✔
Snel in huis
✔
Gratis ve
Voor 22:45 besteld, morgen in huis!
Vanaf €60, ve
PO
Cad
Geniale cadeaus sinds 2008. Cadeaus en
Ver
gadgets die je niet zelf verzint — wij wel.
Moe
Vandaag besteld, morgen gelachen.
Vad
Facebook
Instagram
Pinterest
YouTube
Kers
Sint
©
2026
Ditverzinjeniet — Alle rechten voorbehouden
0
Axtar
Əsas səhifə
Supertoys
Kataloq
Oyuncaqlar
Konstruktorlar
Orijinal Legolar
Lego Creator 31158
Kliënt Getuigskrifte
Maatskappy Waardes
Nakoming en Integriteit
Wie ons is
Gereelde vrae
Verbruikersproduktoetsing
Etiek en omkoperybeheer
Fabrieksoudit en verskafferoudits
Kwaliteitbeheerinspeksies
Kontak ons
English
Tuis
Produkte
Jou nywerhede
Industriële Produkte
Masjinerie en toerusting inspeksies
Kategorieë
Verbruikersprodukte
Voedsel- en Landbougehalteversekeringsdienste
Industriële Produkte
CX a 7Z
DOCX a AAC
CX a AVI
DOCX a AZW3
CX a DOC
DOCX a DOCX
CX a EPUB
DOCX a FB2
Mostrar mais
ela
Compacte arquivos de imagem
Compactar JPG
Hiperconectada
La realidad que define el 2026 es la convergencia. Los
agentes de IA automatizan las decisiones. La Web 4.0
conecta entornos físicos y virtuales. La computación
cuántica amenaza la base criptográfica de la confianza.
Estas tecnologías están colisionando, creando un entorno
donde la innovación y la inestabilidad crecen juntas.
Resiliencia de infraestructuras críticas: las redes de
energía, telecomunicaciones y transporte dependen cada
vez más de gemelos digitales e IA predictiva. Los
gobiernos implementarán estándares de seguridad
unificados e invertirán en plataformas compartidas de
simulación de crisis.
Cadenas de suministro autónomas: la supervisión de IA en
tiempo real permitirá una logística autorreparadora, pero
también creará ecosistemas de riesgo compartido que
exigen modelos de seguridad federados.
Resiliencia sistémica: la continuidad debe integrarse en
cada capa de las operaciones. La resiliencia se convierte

════════════════════

▸ **Directions**
Starting at the first line, transcribe the material through to the last.

▸ **Solution**
✔
Snel in huis
✔
Gratis ve
Voor 22:45 besteld, morgen in huis!
Vanaf €60, ve
PO
Cad
Geniale cadeaus sinds 2008. Cadeaus en
Ver
gadgets die je niet zelf verzint — wij wel.
Moe
Vandaag besteld, morgen gelachen.
Vad
Facebook
Instagram
Pinterest
YouTube
Kers
Sint
©
2026
Ditverzinjeniet — Alle rechten voorbehouden
0
Axtar
Əsas səhifə
Supertoys
Kataloq
Oyuncaqlar
Konstruktorlar
Orijinal Legolar
Lego Creator 31158
Kliënt Getuigskrifte
Maatskappy Waardes
Nakoming en Integriteit
Wie ons is
Gereelde vrae
Verbruikersproduktoetsing
Etiek en omkoperybeheer
Fabrieksoudit en verskafferoudits
Kwaliteitbeheerinspeksies
Kontak ons
English
Tuis
Produkte
Jou nywerhede
Industriële Produkte
Masjinerie en toerusting inspeksies
Kategorieë
Verbruikersprodukte
Voedsel- en Landbougehalteversekeringsdienste
Industriële Produkte
CX a 7Z
DOCX a AAC
CX a AVI
DOCX a AZW3
CX a DOC
DOCX a DOCX
CX a EPUB
DOCX a FB2
Mostrar mais
ela
Compacte arquivos de imagem
Compactar JPG
Hiperconectada
La realidad que define el 2026 es la convergencia. Los
agentes de IA automatizan las decisiones. La Web 4.0
conecta entornos físicos y virtuales. La computación
cuántica amenaza la base criptográfica de la confianza.
Estas tecnologías están colisionando, creando un entorno
donde la innovación y la inestabilidad crecen juntas.
Resiliencia de infraestructuras críticas: las redes de
energía, telecomunicaciones y transporte dependen cada
vez más de gemelos digitales e IA predictiva. Los
gobiernos implementarán estándares de seguridad
unificados e invertirán en plataformas compartidas de
simulación de crisis.
Cadenas de suministro autónomas: la supervisión de IA en
tiempo real permitirá una logística autorreparadora, pero
también creará ecosistemas de riesgo compartido que
exigen modelos de seguridad federados.
Resiliencia sistémica: la continuidad debe integrarse en
cada capa de las operaciones. La resiliencia se convierte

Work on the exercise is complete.